Offer Sheet Storm Approaching

by Georgia McCann

In 2019, the Montreal Canadiens offer sheeted a Finnish forward (Sebastian Aho), whose rights were owned by the Carolina Hurricanes.

This year, the Canes stormed into the Habs’ future plans with vengeance and offer sheeted Montreal’s own Finnish forward – Jesperi Kotkaniemi – with a one year, $6.1 million deal. But what is an offer sheet? Why was Carolina so offended and why are Montreal in such a jam? This dive into the chaos will outline all that and much more.

WHAT IS AN RESTRICTED FREE AGENT?

Despite being out of contract, both Aho and Kotkaniemi’s futures were still controlled by their respective teams. By being restricted free agents (RFAs), their team simply presents the qualifying offer and retains their negotiating rights.
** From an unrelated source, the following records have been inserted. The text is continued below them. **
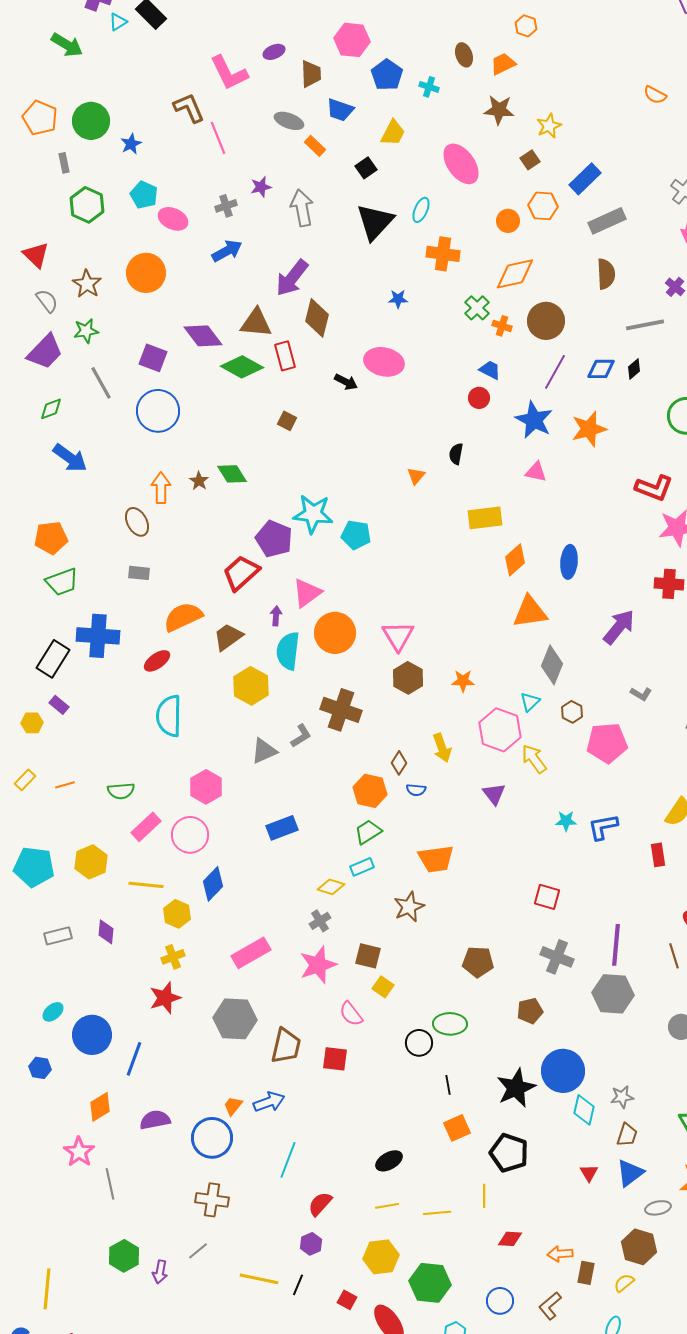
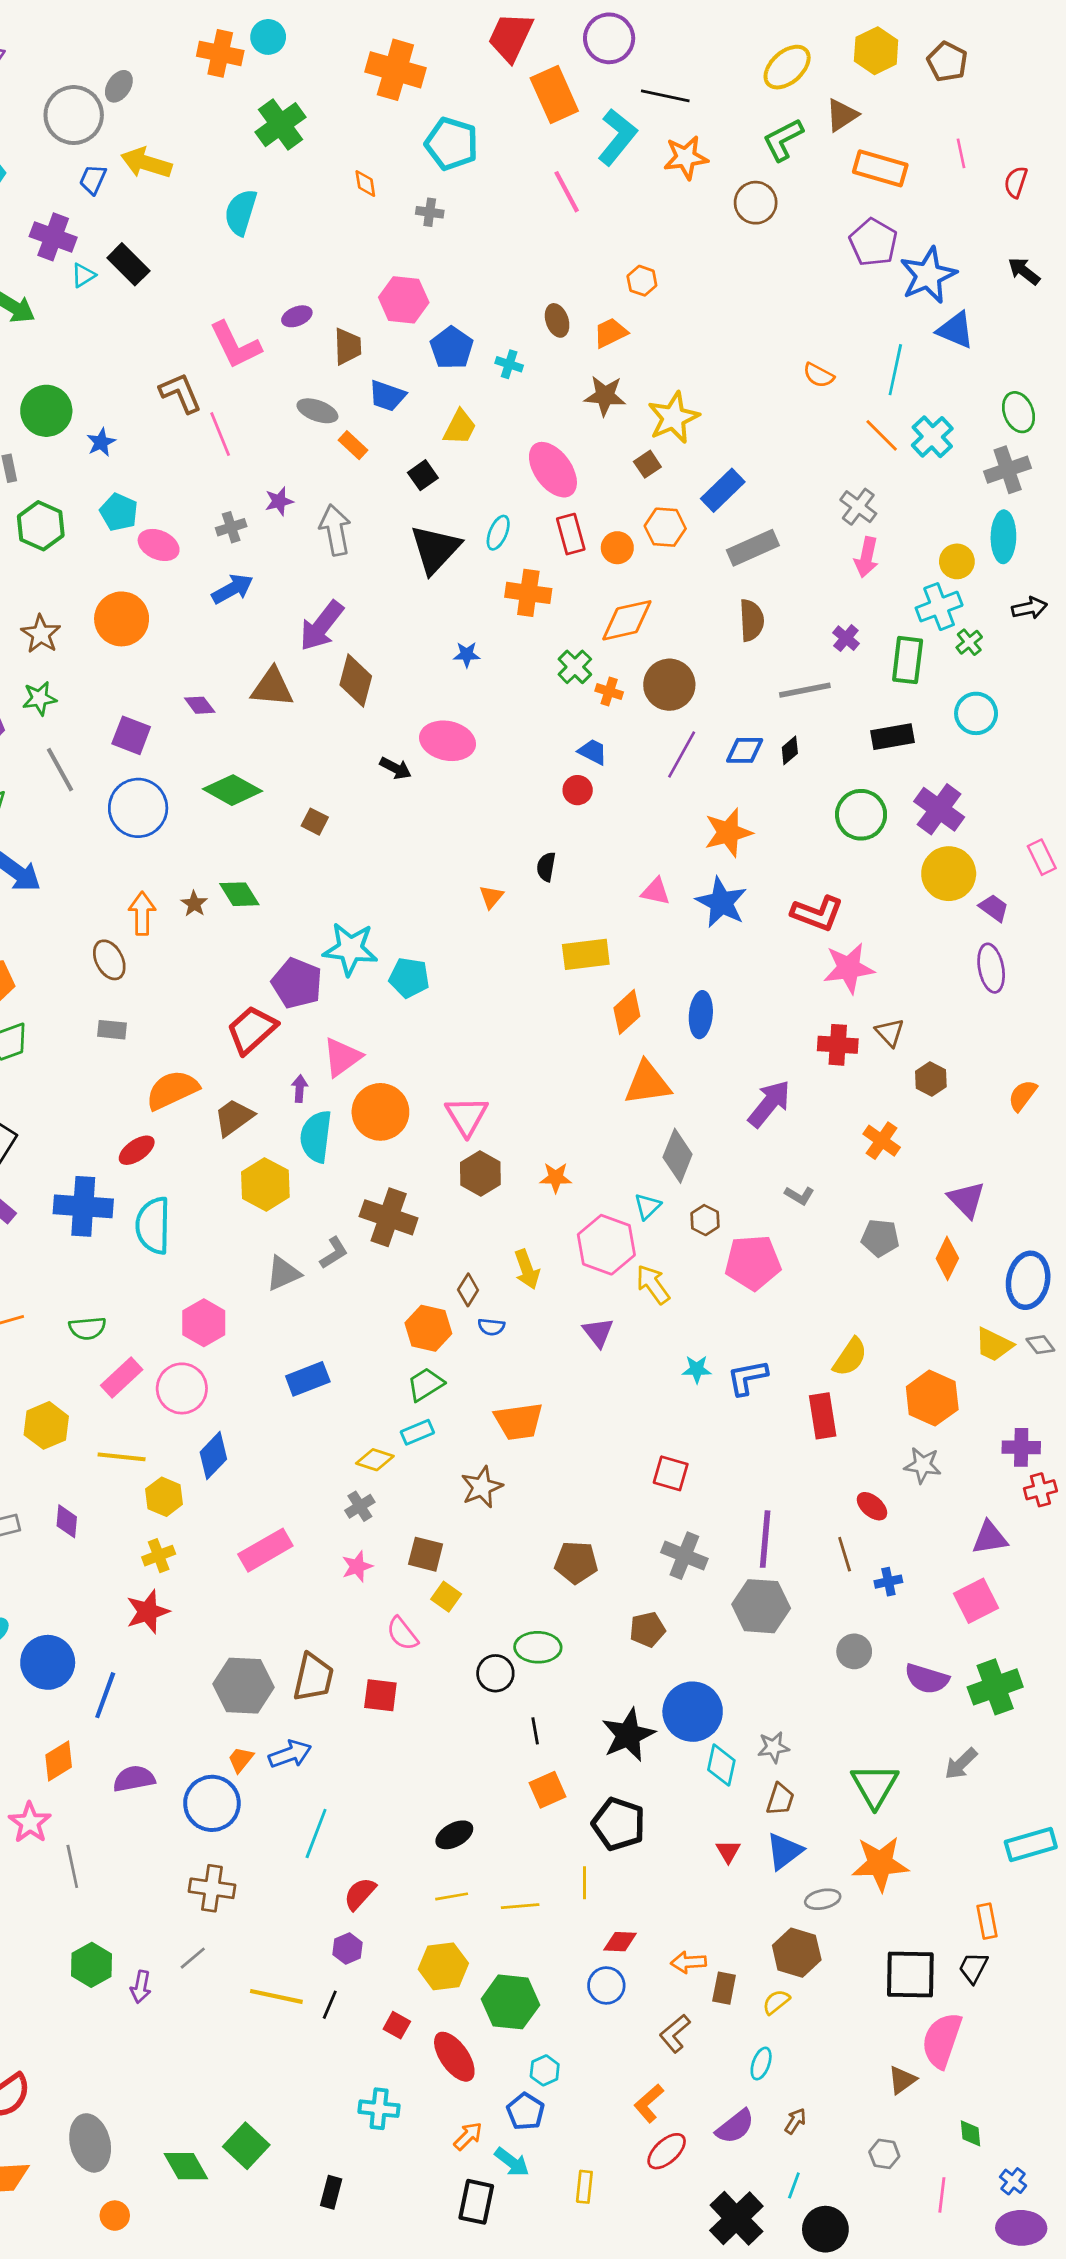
yellow star: (549, 126) -> (673, 418), size x1.5
purple diamond: (203, 336) -> (200, 705), size x0.6
red rectangle: (285, 356) -> (571, 534), moved
green diamond: (242, 367) -> (233, 790), moved
blue star: (534, 420) -> (721, 902), moved
blue cross: (98, 636) -> (83, 1206), moved
red rectangle: (658, 855) -> (823, 1416), size x1.4
pink star: (318, 965) -> (357, 1566), size x0.6
gray hexagon: (235, 1019) -> (243, 1686), moved
blue circle: (500, 1301) -> (606, 1985), moved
The player can accept the initial qualifying offer or can enter discussions to reach an agreement on an improved contract.

WHAT IS AN OFFER SHEET?

Once a player becomes an RFA and is qualified, whilst negotiating, he is available to accept an offer sheet from another team. Essentially, this is just signing another contract as if they were an unrestricted free agent. However, as the player is still considered by the NHL to be an RFA, his team has seven days to match the offer. Currently the Canadiens have not done this and time is running out.

WHAT ARE THE REPURCUSSIONS?

The first is the obvious one – the offer sheeted player’s team loses their man. They do gain some compensation though in the form of draft picks and this is based on the average annual salary of the offered contract (for reference, the Canadiens will receive Carolina’s 2022 1st round and 3rd round picks).
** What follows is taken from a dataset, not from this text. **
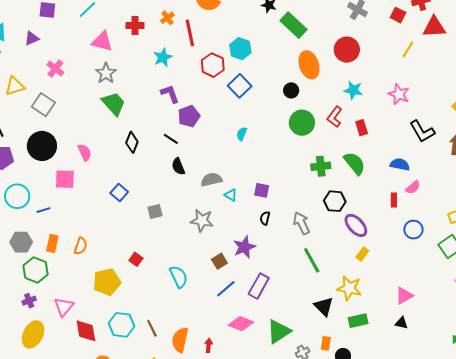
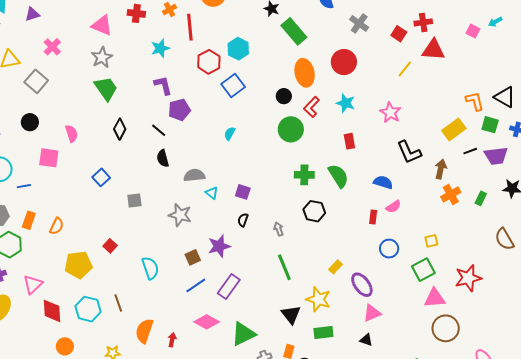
red L-shape: (335, 117) -> (311, 107), moved
black circle: (42, 146) -> (30, 122), size x0.6
gray arrow: (301, 223) -> (279, 229), size x0.6
purple ellipse: (356, 225) -> (362, 285), moved
brown line: (152, 328) -> (118, 303), moved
If Montreal decide they want to keep Kotkaniemi, Carolina lose out on the player but Montreal will struggle to find the cap space to fit him and any other players in.
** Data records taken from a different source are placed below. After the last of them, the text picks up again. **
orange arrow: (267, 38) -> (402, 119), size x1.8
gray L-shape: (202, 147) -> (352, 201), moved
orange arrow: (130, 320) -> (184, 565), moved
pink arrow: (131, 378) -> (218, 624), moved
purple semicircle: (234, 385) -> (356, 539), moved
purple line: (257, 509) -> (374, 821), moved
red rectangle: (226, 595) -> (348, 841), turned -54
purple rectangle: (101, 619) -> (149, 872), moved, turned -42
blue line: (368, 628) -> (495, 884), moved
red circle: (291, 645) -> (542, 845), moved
But the real problem a team can face is the reaction and this is shown by quite literally the contract offered to Kotkaniemi.

The former third overall pick is a decent forward, no doubt, but no disrespect to the Finn, he is not a $6.1 million per year decent. This was done with the knowledge that Habs general manager Marc Bergevin will be doing some mental cap gymnastics trying to see if his team can take the hit.

But wait, there’s more! A $20.00 signing bonus, referring to Aho’s jersey number. The press release, essentially copying Bergevin’s own in 2019, followed by a release in French just to make sure every Quebec native understood what fun they were having.

If there was any doubt the Hurricanes were offended when Bergevin rolled the dice two years ago, that has well and truly been cleared up.

SHOULD MONTREAL MATCH?

We will find out on 4th September, but in my opinion, no. It is true with the loss of Phillip Danault, Montreal needs all the help at centre they can get and Kotkaniemi is young enough to keep developing.

Sebastien Aho was the subject of a similar deal two years ago (PHOTO: NHL)
But Nick Suzuki’s huge payday is on the horizon and the Habs cannot afford to be committing over $6 million to a player they have publicly shown they do not fully believe in, by making him watch the majority of the Stanley Cup Final from the press box.
Kotkaniemi will then need extending and sure, he may take a team friendly pay cut. If not, he retains his RFA status upon expiry and if qualified, there is another $6.1 million pay out due.

Finally, the compensation Carolina would be sending is honestly worth more than Kotkaniemi and both picks could be flipped in a package for an actual top-six centre that the team is crying out for.

Unless you are actually Marc Bergevin or a Canadiens fan, the chaos has been fun this week – who doesn’t love the drama of an offer sheet?

But it will definitely interesting to see the long term effect of the Montreal decision, regardless of what it is. Would Kotkaniemi still want to play for Montreal, perhaps feeling he could get more elsewhere?
What trade would they make to accommodate his salary? Would a potential new home for Kotkaniemi help him become the player he was projected to be? We will see by Saturday.